Pete Beckman, director of the Exascale Technology and Computing Institute at the Argonne National Laboratory, says, “The Magellan project is an experiment to find out what kind of science can be done in a cloud, and what kinds of changes we might have to make either to the technical platform or to the software. Our goal is to understand what kinds of scientific applications can run well in the cloud, and look at running them in the cloud on a grand scale.”

Robust performance
Magellan is based on the IBM System x iDataPlex dx360 M3 server, a, half-depth server optimized for maximum density and incredible efficiency. Argonne deployed 504 iDataPlex compute nodes, each with two quad-core Intel Xeon X5550 processors running at 2.66 GHz, providing a total of a 4,032 cores. Each node has 24 GB of DDR3 1333 MHz memory.

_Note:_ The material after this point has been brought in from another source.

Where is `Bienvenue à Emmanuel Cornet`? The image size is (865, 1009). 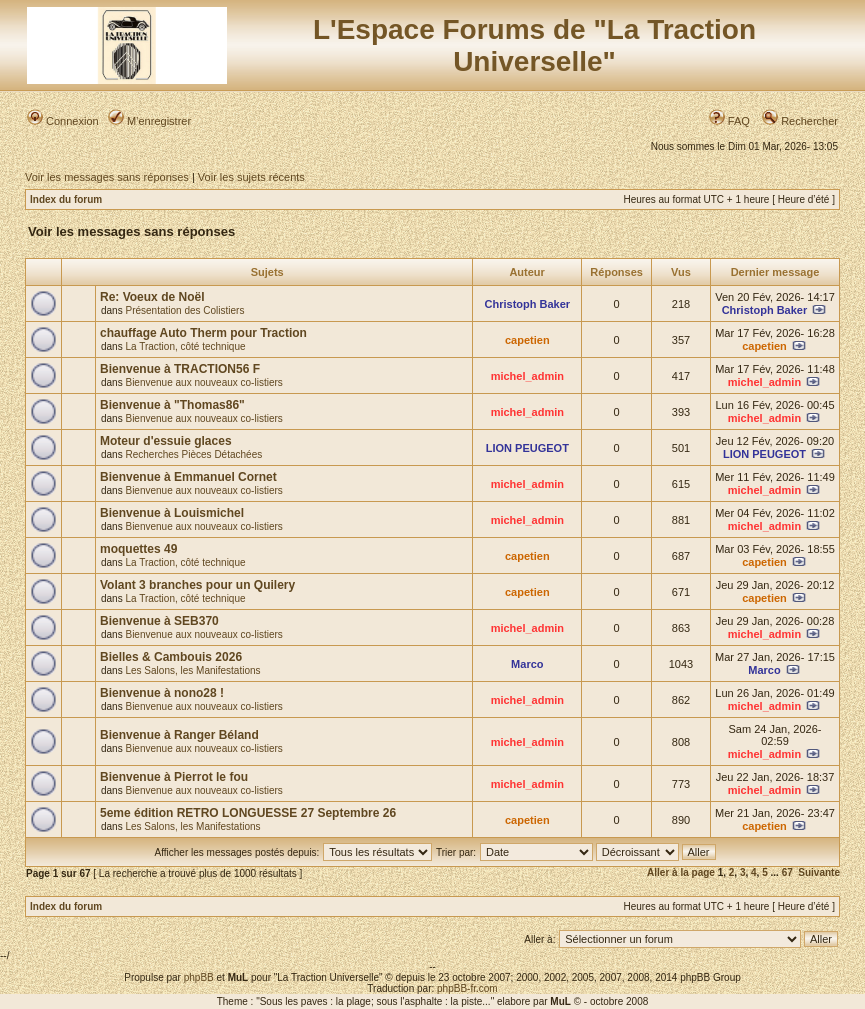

The iDataPlex solution also offers 200 expanded compute nodes, using the same processors but featuring 48 GB of DDR3 1066 MHz memory, a 200 GB Solid State Drive and a 1 TB local SATA disk per node. There are also 12 login and network service nodes in Magellan.

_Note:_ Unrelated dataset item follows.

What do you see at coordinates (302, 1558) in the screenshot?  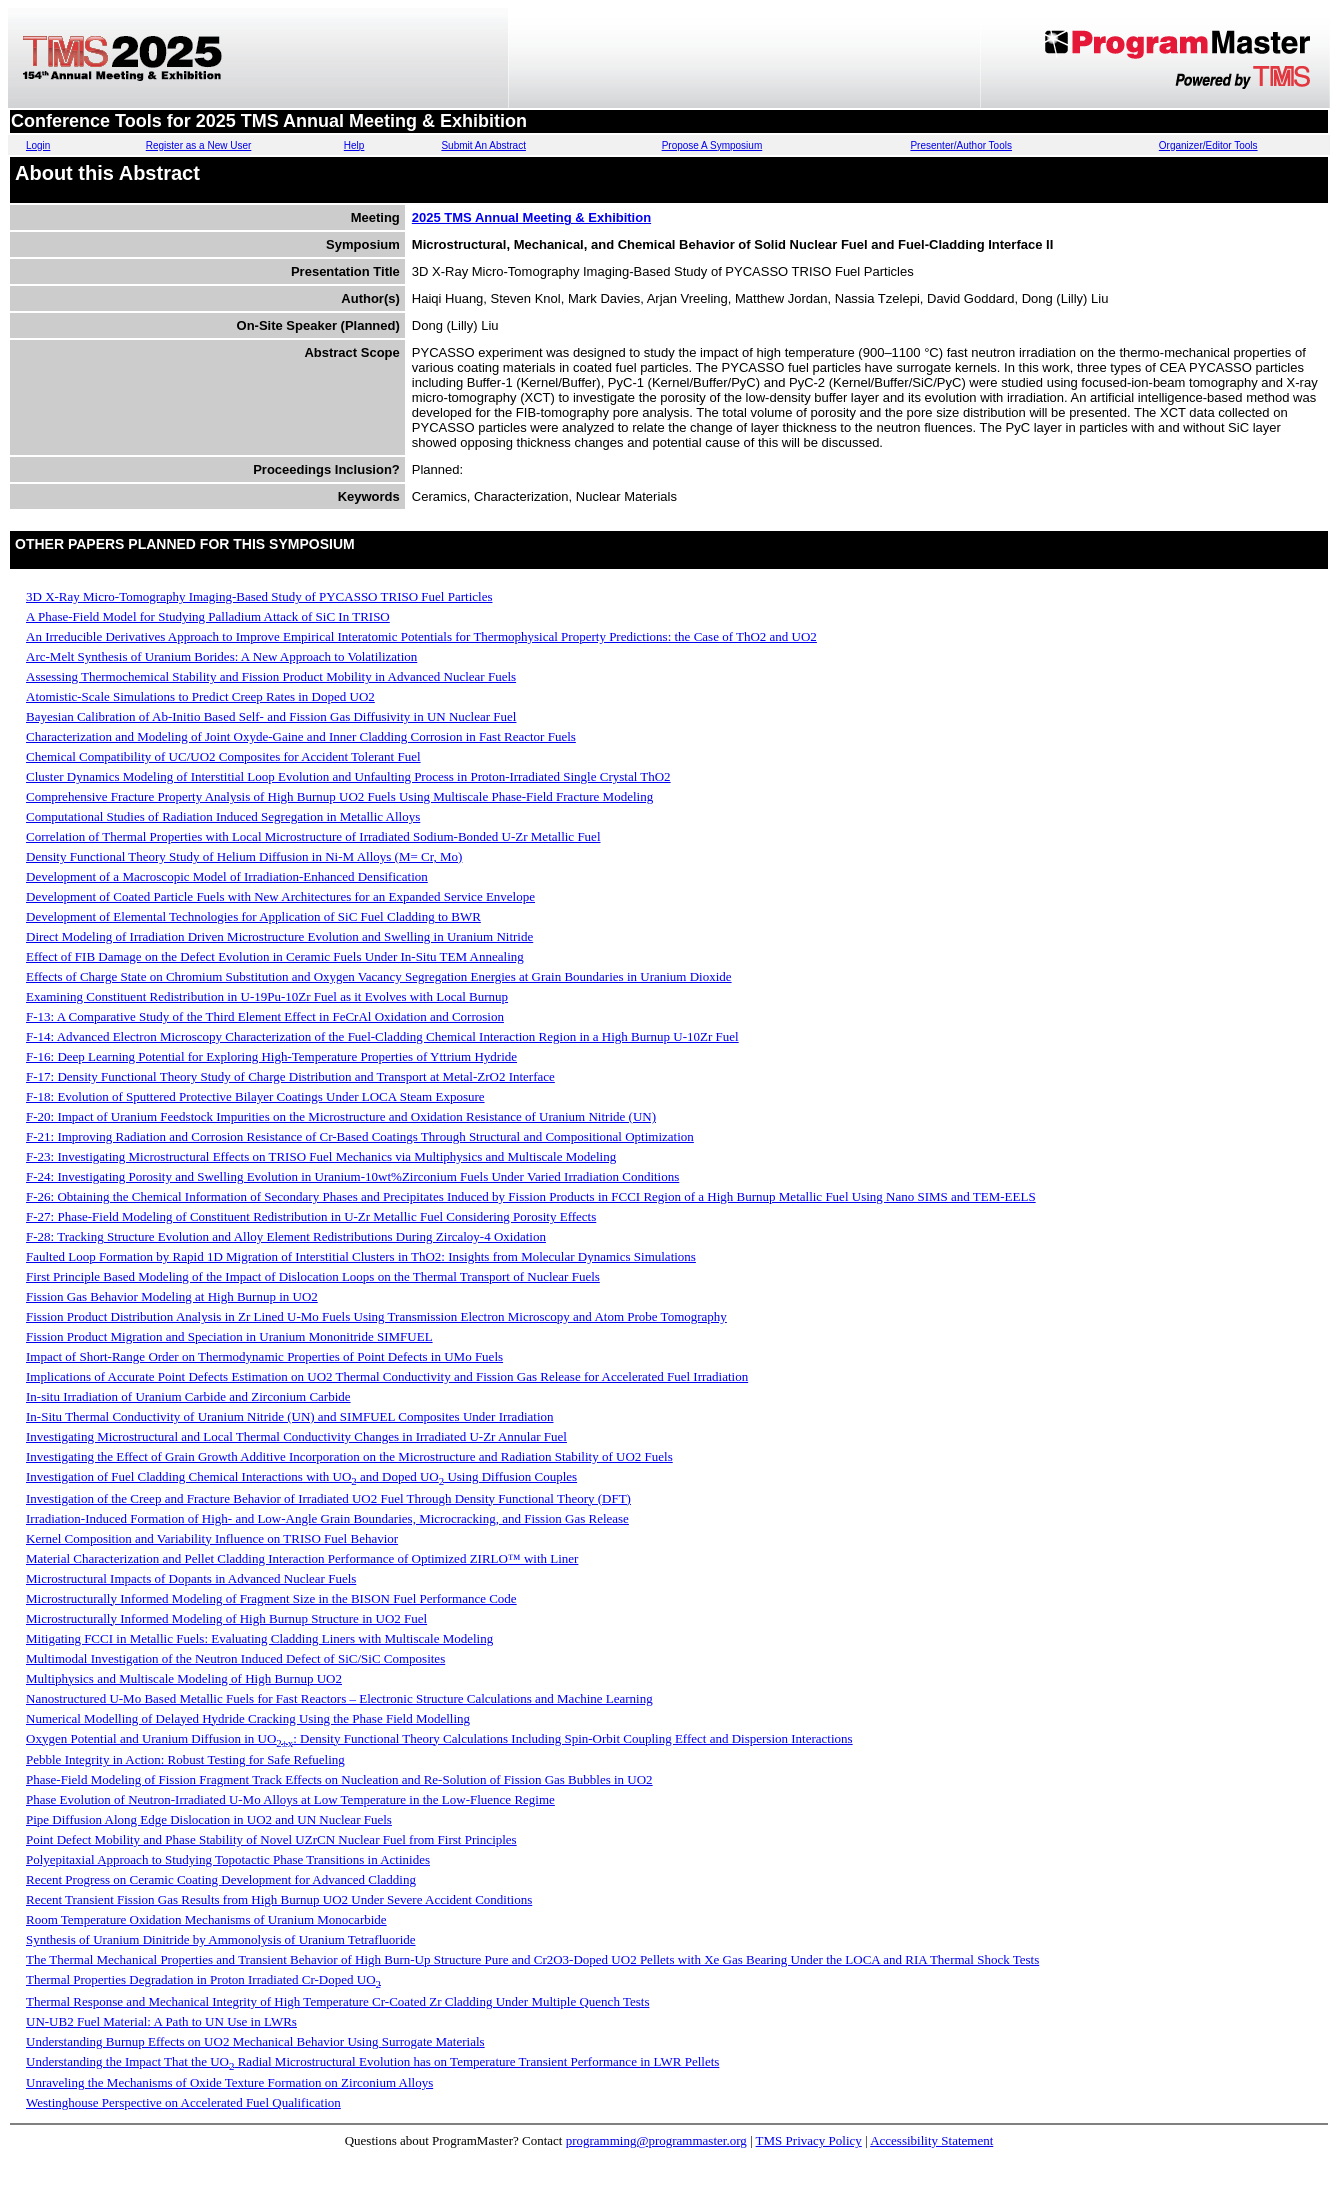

Argonne made use of the IBM Intelligent Cluster offering, including the physical installation of the cluster and system cabling by the IBM Cluster Enablement Team. All nodes, switches and other components were installed and integrated into the racks during manufacture, and the solution was shipped pre-racked for added speed of deployment. The IBM Cluster Enablement Team also handled software installation and system configuration on-site at Argonne.

Susan Coghlan, deputy division director at the Argonne Leadership Computing Facility says, “NERSC and Argonne have the IBM iDataPlex hardware for their core compute cloud testbed. It’s a very robust platform and it’s exactly what Argonne has on its production HPC cluster. We’re focused on the system software and the science that may be able to run on a cloud, as opposed to the hardware. We want the hardware to just stay up and run without us having to think about it.”

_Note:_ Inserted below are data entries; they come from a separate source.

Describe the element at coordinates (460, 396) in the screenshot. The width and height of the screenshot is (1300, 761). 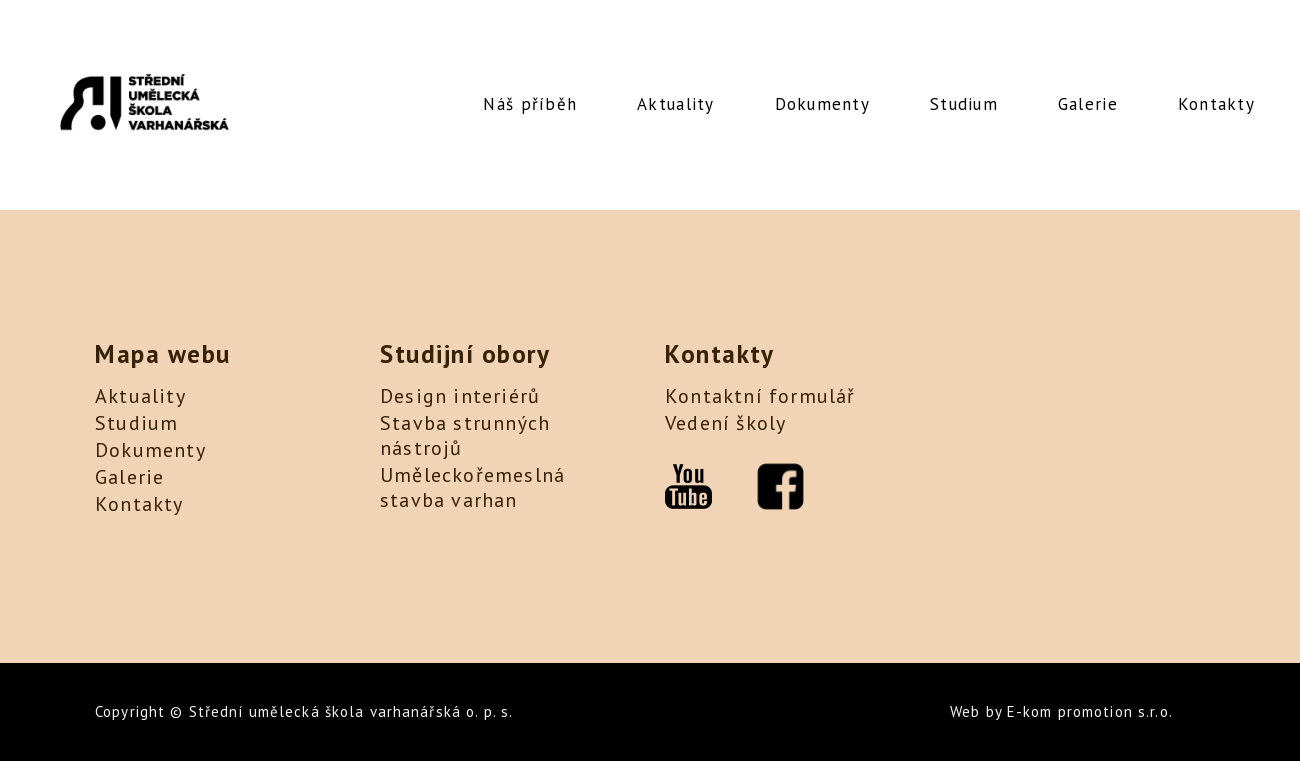
I see `Design interiérů` at that location.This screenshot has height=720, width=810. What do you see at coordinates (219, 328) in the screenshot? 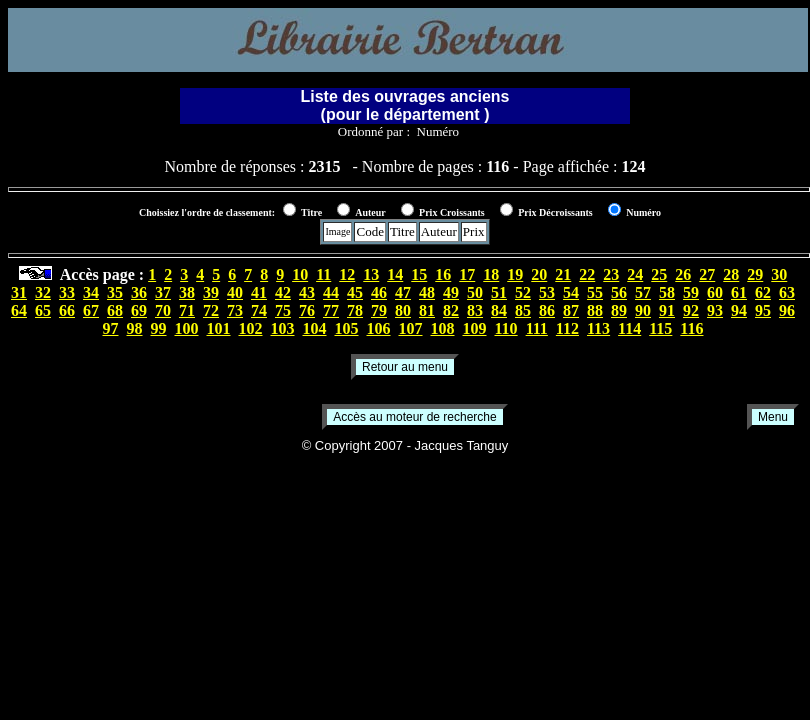
I see `101` at bounding box center [219, 328].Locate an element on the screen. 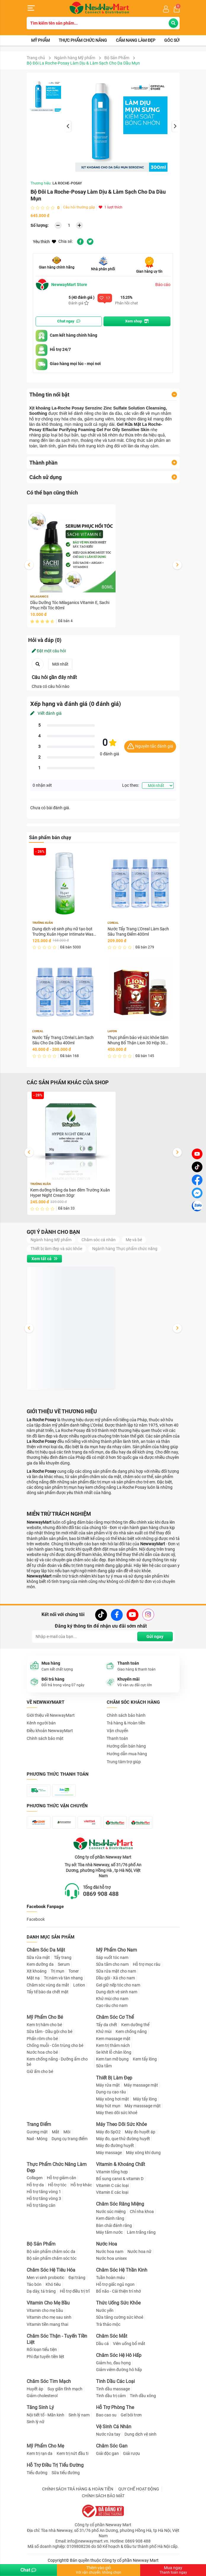 The image size is (206, 2576). Sữa tiểu đường is located at coordinates (66, 2472).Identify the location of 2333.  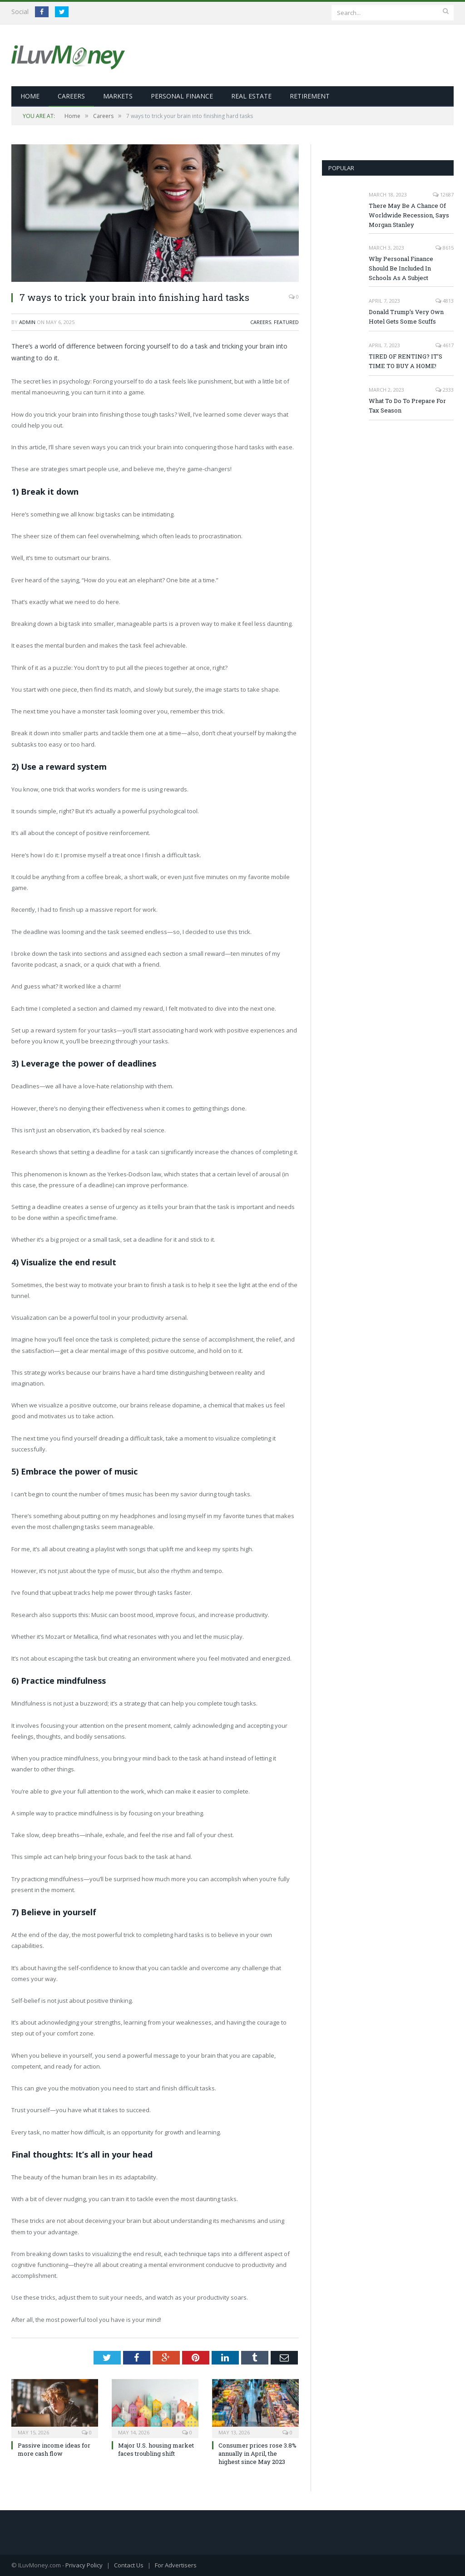
(444, 389).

IBM delivered a complete turnkey solution, including high performance Mellanox ConnectX InfiniBand adapters to provide high bandwidth, low-latency interconnects between the iDataPlex compute nodes. IBM also set up the management nodes for the new solution and the entire surrounding network.

Pioneering solution
Magellan is testing how cloud technologies could make a direct contribution to the scientific community, by potentially enabling unprecedented flexibility, efficiency and speed of provisioning for high-performance computing resources.

The cloud model is potentially well suited to the study of genomics and meta-genomics in the field of biology. Unlike traditional supercomputing applications, which tend to use large parallel applications running on a parallel framework, the applications used by biologists are much more pipeline-driven.

Accelerating computation
The Intel Xeon 5550 processors used in the IBM iDataPlex employ Intel’s Turbo Boost technology, which enables some cores to be temporarily overclocked to overcome bottlenecks in processing. When demand falls, the cores can be underclocked to reduce their energy consumption and heat output.

“From a user perspective,” says Beckman, “what he wants is something that runs blindingly fast and he never knows that it’s there. The IBM architecture allows data to be transferred back and forth from the CPU to memory, so computation can continue at the same time that the system is moving data to and from the nodes.”